Statistical heterogeneity in the results for change in lean mass (I2 = 26.0%) was explored using meta-regression on type of AAS and type of body composition measurement. There was a trend toward decreased effect sizes for DHEA and androstenedione compared to other types of AAS but this did not attain statistical significance. We also explored whether the method of body composition measurement (e.g., hydrodensitometry, dual x-ray absorptiometry, etc.) had an effect on study results but found none. Given the clinical heterogeneity in type of study participant (trained vs. untrained/sedentary), an exploratory subgroup analysis by participant type was performed (see Subgroup Analyses, Supplemental Digital Content 9, We found that in general those studies of participants with a resistance training background showed greater gains in muscle strength and lean mass than studies in untrained participants (e.g., sedentary adults). In the case of muscle strength, the SMD in trained participants was 0.55 (0.17–0.92) while the SMD for untrained participants was smaller and no longer statistically significant (0.15; 95% CI, −0.064 to 0.37). For change in lean mass, the SMD for trained participants was 0.81 (95% CI, 0.25–1.36) while for untrained it was 0.56 (95% CI, 0.24-0.88). Given the differences across studies in attrition, blinding, and industry support, we undertook subgroup analyses of studies at low risk of these types of bias. Pooling of studies deemed low risk for bias yielded similar effect sizes to the primary analysis including all studies (see Subgroup Analyses, Supplemental Digital Content 9,


In this systematic review of the physical and performance-enhancing effects of AAS in healthy exercising adults, we found a small absolute increase in strength attributed to AAS which represents a 52% increase in strength compared to placebo alone. Furthermore, we found that AAS use was associated with a moderate increase in lean mass. Quantitative synthesis of the effect of AAS on fat mass, cardiovascular endurance, and power was limited by missing data in more than half the studies. These results were robust to sensitivity analyses undertaken to examine the effects of data imputation, type of AAS studied, and type of outcome measurement. Although the analysis was exploratory and other important between-study differences may exist, our findings suggest that AAS use in participants with a resistance training background may yield greater gains in strength and lean mass than in sedentary subjects. Some studies were high risk for bias but subgroup analyses showed that results from only low risk of bias studies yielded effect sizes similar to the primary analysis, providing reassurance against inflated results from the inclusion of potentially biased studies. The presence or absence of adverse effects was explicitly addressed in only 13 of 25 studies. Furthermore, studies varied widely in which adverse effects were assessed and how they were assessed. In many cases, it was difficult to ascertain the clinical and statistical significance of these effects.

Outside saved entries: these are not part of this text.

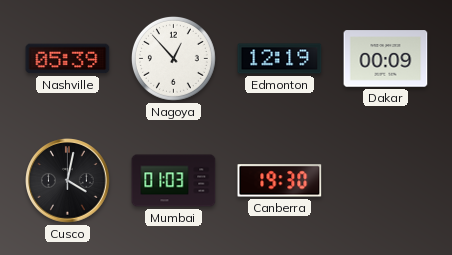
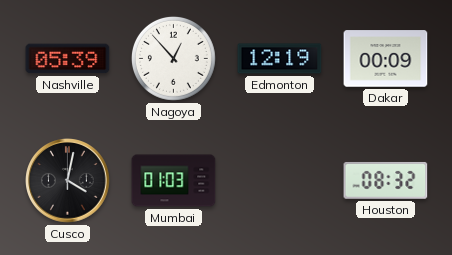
Canberra: 19:30 -> none
Houston: none -> 08:32
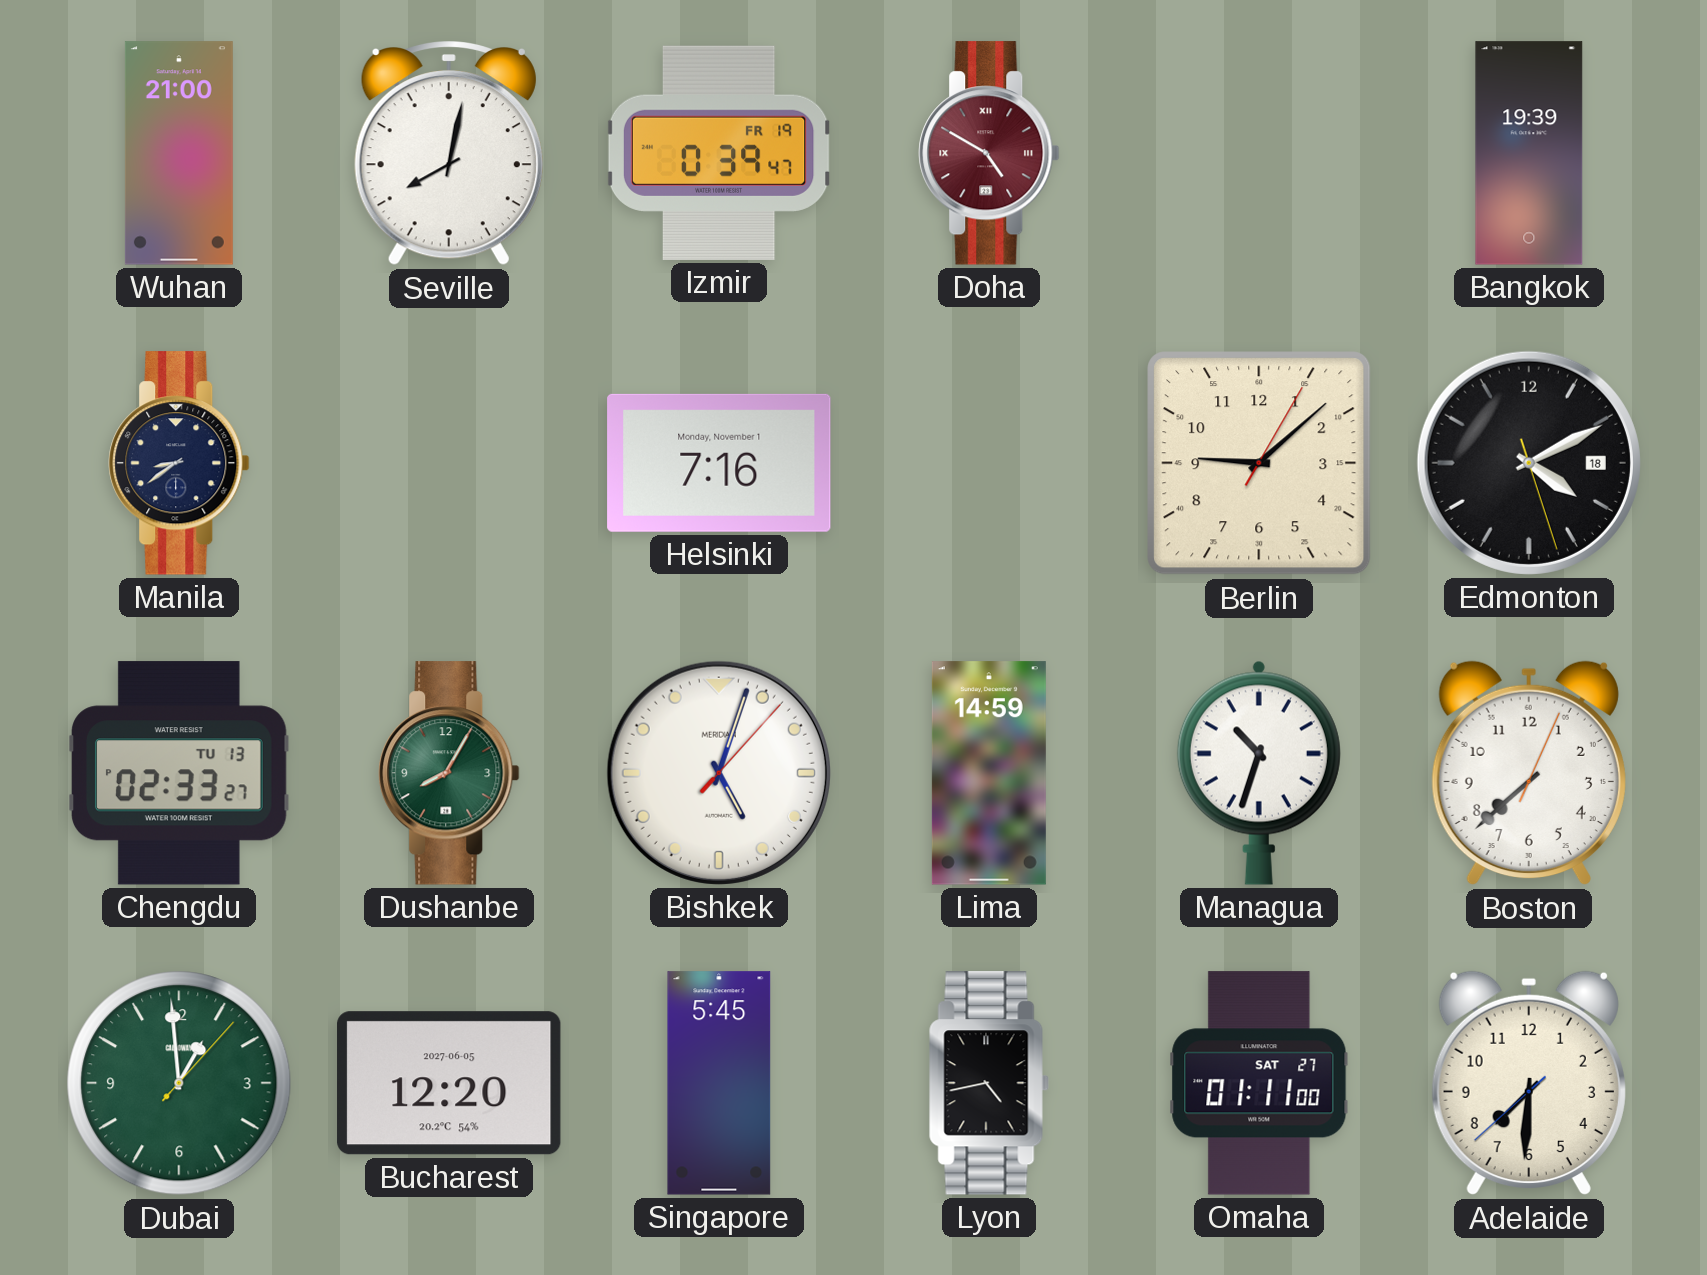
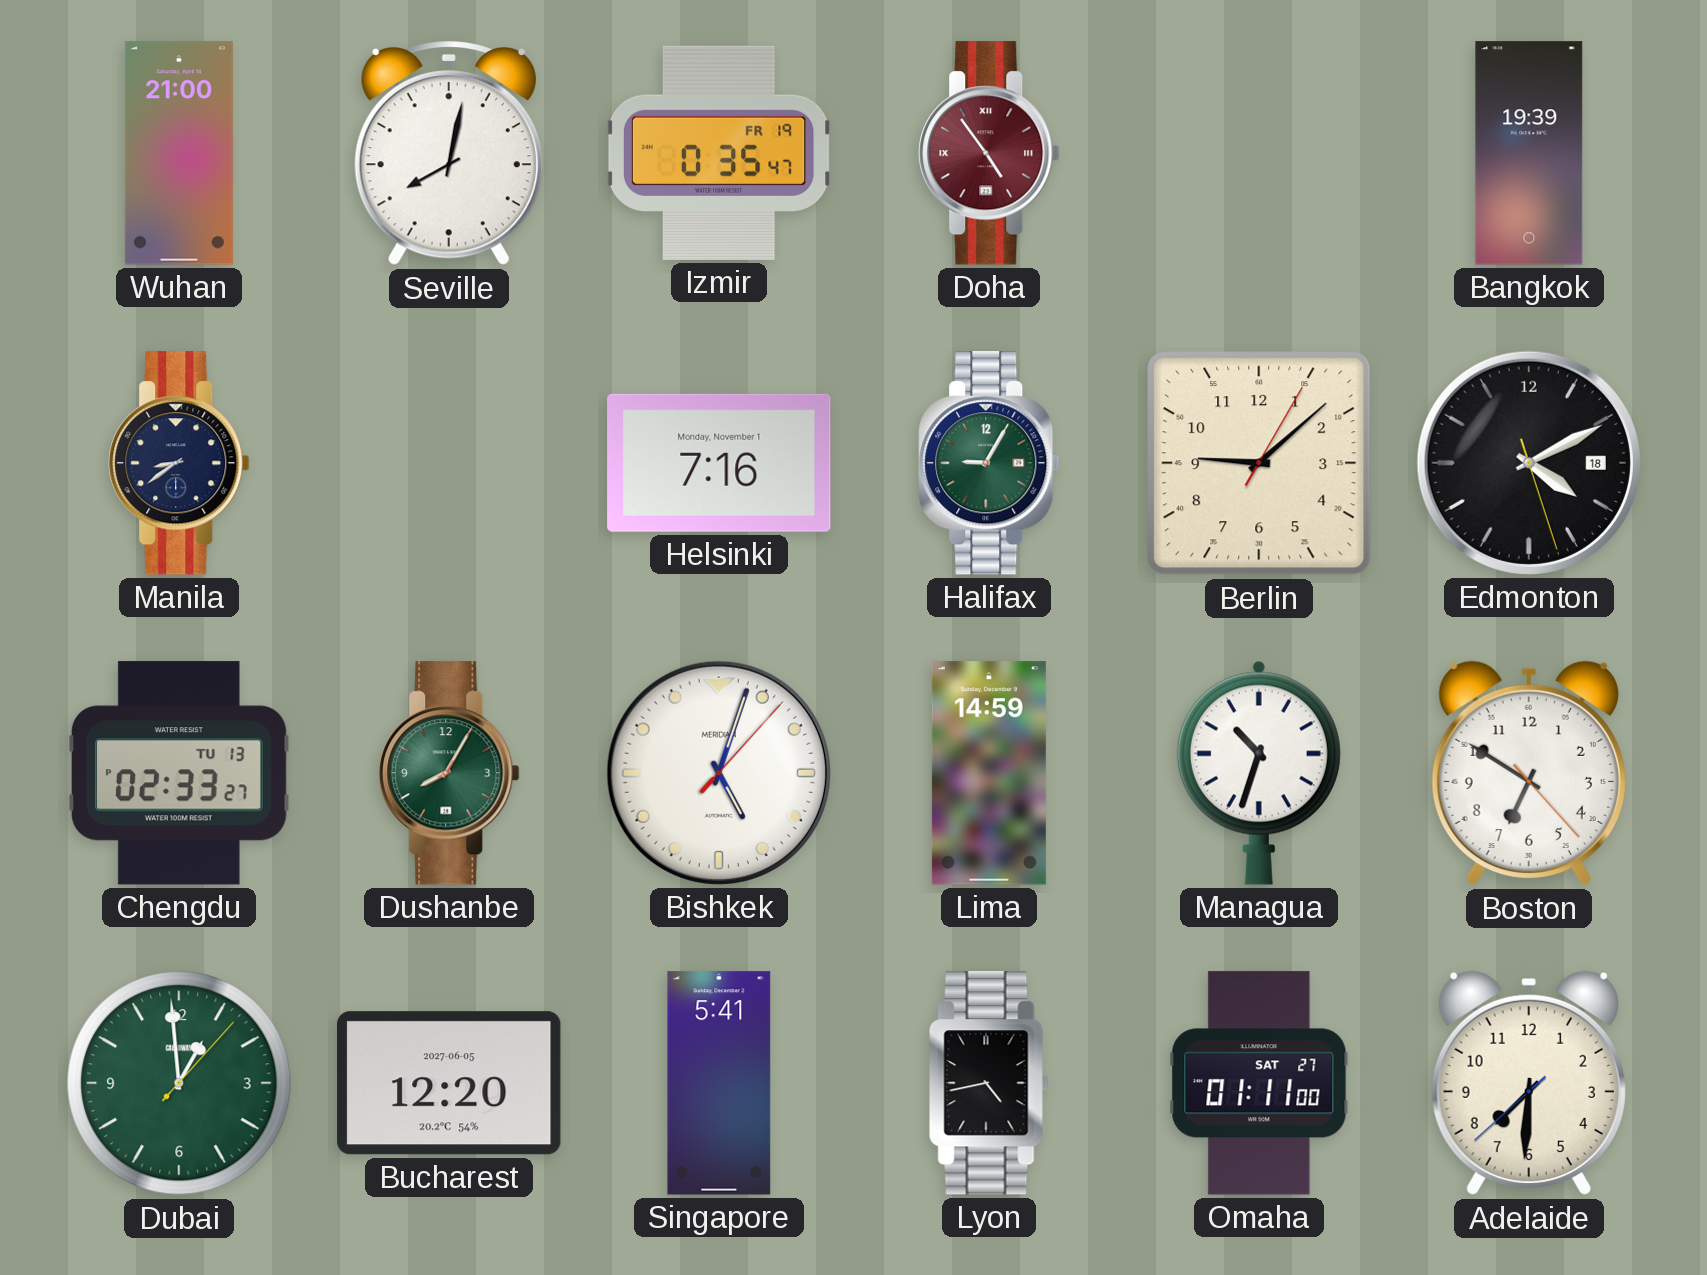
Izmir: 0:39 -> 0:35
Doha: 4:50 -> 4:54
Halifax: none -> 9:05
Boston: 7:38 -> 6:50
Singapore: 5:45 -> 5:41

Our results are consistent with a prior meta-analysis on this topic which found that AAS may slightly increase muscle strength in trained athletes (15). The biological plausibility of the increase in muscle strength associated with AAS used is further supported by many studies showing a dose-dependent increase in muscle mass resulting from AAS administration (52,53). Indeed, the many studies of AAS as a potential treatment for low muscle mass in variety of disease states such as COPD, liver disease, and HIV shows the strength of the scientific consensus about the physiologic effects of these agents on muscle mass (11,13,54). Given that the effect of AAS plus exercise on muscle strength in this meta-analysis is 52% greater than the increase in strength attributable to exercise alone, it is no wonder that professional athletes, elite military members, and others with high performance expectations may experiment with AAS to gain a competitive advantage.

The magnitude of the impact of AAS on body composition also is compelling and may help clinicians and sports medicine professionals understand the motivation of recreational and casual exercisers to use these substances. Weight loss through diet and exercise alone is difficult to initiate and maintain, usually requiring comprehensive lifestyle interventions (55). With increasing attention in mainstream media to the ideal muscular male body and the rise of muscle dysmorphia (a subtype of body dysmorphic disorder which consists of a pathologic belief that one’s body lacks sufficient muscle mass), both competitive athletes and casual exercisers may turn to AAS as a way to improve their physical appearance (2). With this meta-analysis showing that AAS use when coupled with regular exercise yields a moderate increase in lean mass of 0.62 standard deviations above what would be gained from exercise alone, the advantages of AAS use to even the untrained individual become readily apparent.

While the extent of adverse effect reporting varied greatly across studies in this review, many of the adverse effects found here have been previously noted in the literature. These include unfavorable alterations in lipid profiles (56), hypertension (57), and mood changes (58). However, accurate estimates of the prevalence of adverse effects are limited by inconsistent monitoring and reporting across studies. At least 15 different types of adverse effects were assessed in these 25 studies; but no more than five studies assessed the same adverse effect. This may reflect uncertainty in the scientific community about the types of adverse effects that may be expected from AAS use or a lack of consensus as to which adverse effects are the most worrisome. Unfortunately, this limits the sports medicine professional's ability to fully explain the risks of AAS to individuals who are using or considering using these substances. Because cardiovascular and thromboembolic complications carry high morbidity and mortality, and based on the summary of potential adverse effects in a recent review, we recommend that future studies should consistently measure the effect of AAS on blood pressure, lipid profiles, left ventricular size, liver and renal function, and behavior (20).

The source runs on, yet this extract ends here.